===== DATA SUPPLIED =====

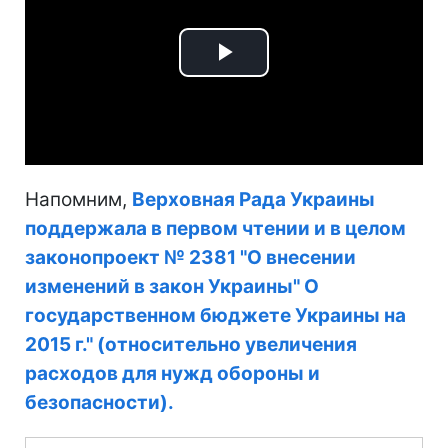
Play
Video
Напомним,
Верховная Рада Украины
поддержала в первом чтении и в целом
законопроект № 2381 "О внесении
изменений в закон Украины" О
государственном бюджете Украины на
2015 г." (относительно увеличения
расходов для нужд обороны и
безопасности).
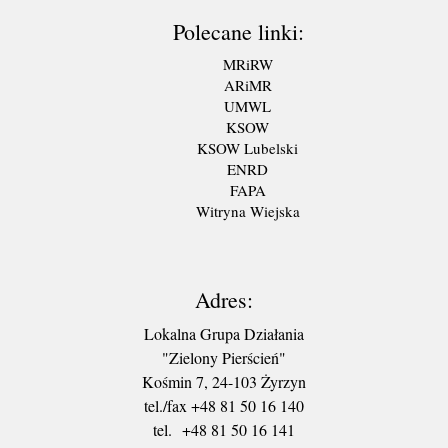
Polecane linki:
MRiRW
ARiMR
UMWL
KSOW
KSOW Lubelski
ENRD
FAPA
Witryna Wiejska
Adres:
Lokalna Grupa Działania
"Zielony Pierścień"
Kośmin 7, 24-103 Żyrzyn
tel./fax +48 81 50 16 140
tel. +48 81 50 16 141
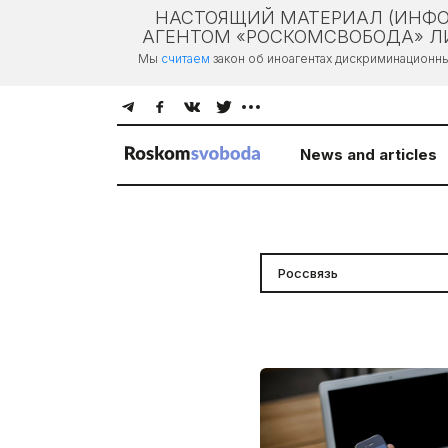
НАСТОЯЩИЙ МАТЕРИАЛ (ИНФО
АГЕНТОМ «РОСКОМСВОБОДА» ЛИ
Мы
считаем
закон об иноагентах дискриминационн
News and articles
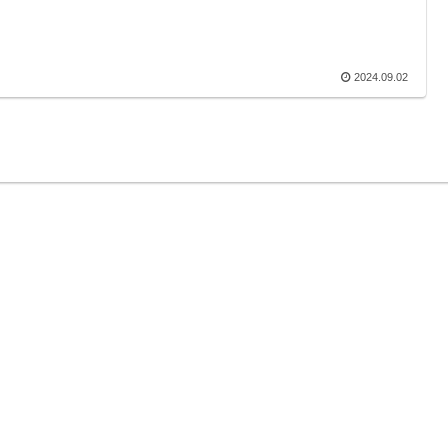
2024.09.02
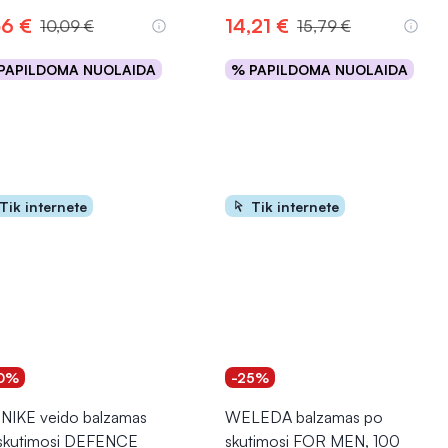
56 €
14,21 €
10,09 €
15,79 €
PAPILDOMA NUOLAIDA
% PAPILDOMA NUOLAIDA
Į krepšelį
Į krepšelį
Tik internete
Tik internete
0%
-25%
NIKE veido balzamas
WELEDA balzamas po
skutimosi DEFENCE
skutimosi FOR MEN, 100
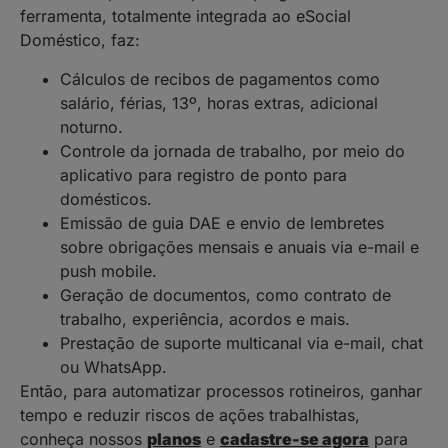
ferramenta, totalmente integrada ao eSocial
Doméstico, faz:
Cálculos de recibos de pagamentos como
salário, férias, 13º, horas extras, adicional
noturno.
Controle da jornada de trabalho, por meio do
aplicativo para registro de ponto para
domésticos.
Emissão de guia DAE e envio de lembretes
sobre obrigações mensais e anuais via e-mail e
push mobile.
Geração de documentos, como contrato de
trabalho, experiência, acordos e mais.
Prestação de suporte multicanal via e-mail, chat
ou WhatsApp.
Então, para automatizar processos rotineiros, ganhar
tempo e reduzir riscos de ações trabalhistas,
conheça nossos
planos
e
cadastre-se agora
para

=====

### TRY IT
The job here is to find each line above with the word "Украины" and copy it.

### FINISHED EXERCISE
Верховная Рада Украины
изменений в закон Украины" О
государственном бюджете Украины на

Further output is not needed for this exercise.